Live Music Show - Captain Ahab















































































CAPTAIN AHAB
Game Killer of The Pussycat Dolls
By Alison Meeder
Jonathan Snipes is standing on stage. Shirtless and stoic in acid washed jeans, the Captain Ahab frontman has got that ‘Don’t touch me little people, I’m Dave Navarro and you’re not’ look in his eye. Over a hammering techno beat, he’s singing about dirty sex with dirty people. In the crowd below is the Los Angeles duo’s other half, Jim Merson. Wearing tennis shoes and tighty whities, he’s running towards you with a frothy determination that makes you wonder if you can still get a rabies vaccination at this time of night. Merson doesn’t know you but he humps your leg nonetheless, covers you in sweat, and moves on to his next victim. Phrases like “restraining order” and “pregnancy test” flash through your mind, but you get yourself under control. Looking around, you see the audience – many of whom have also stripped down to their underwear – dancing as shamelessly as of a bunch of eight-year-old girls at a wedding reception. They seem to be having the time of their lives and by the end of the night, you will be too.
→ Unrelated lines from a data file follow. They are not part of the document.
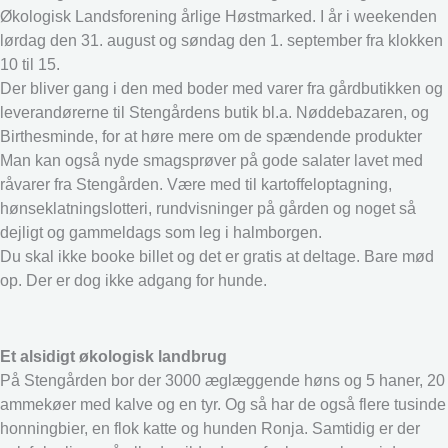
Økologisk Landsforening årlige Høstmarked. I år i weekenden
lørdag den 31. august og søndag den 1. september fra klokken
10 til 15.
Der bliver gang i den med boder med varer fra gårdbutikken og
leverandørerne til Stengårdens butik bl.a. Nøddebazaren, og
Birthesminde, for at høre mere om de spændende produkter
Man kan også nyde smagsprøver på gode salater lavet med
råvarer fra Stengården. Være med til kartoffeloptagning,
hønseklatningslotteri, rundvisninger på gården og noget så
dejligt og gammeldags som leg i halmborgen.
Du skal ikke booke billet og det er gratis at deltage. Bare mød
op. Der er dog ikke adgang for hunde.
Et alsidigt økologisk landbrug
På Stengården bor der 3000 æglæggende høns og 5 haner, 20
ammekøer med kalve og en tyr. Og så har de også flere tusinde
honningbier, en flok katte og hunden Ronja. Samtidig er der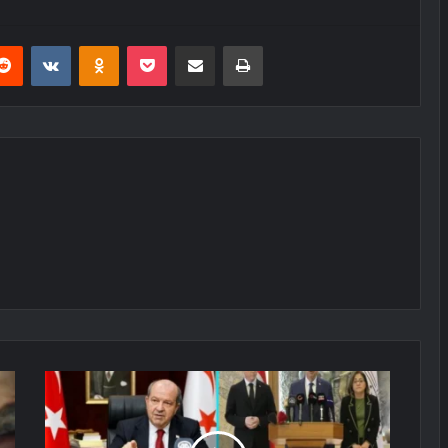
erest
Reddit
VKontakte
Odnoklassniki
Pocket
E-Posta ile paylaş
Yazdır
This is the way with most of Captain Ahab’s fans: terminal bewilderment giving way to complete adoration. Rightfully so, since Ahab’s hypersexual vibe can be a little overwhelming on the first pass. Not that sexuality in pop music is anything new; most rock songs, from the Stones to Spank Rock, usually contain some variation on the male libido. These days someone’s bending over to the front and touching their toes or it’s not a party. Ahab songs, however, are often written from a female perspective, and Snipes’ protagonist is usually vapid, underage, and out to get low – or else. It’s funny, but a little scary too. You wonder if you should really laugh at something so… wrong. When Snipes is asked if he might be unwittingly spreading misogyny, he’s quickly dismissive. “I don’t have an agenda,” he maintains, adding, “All responsibility in art is on the viewer.”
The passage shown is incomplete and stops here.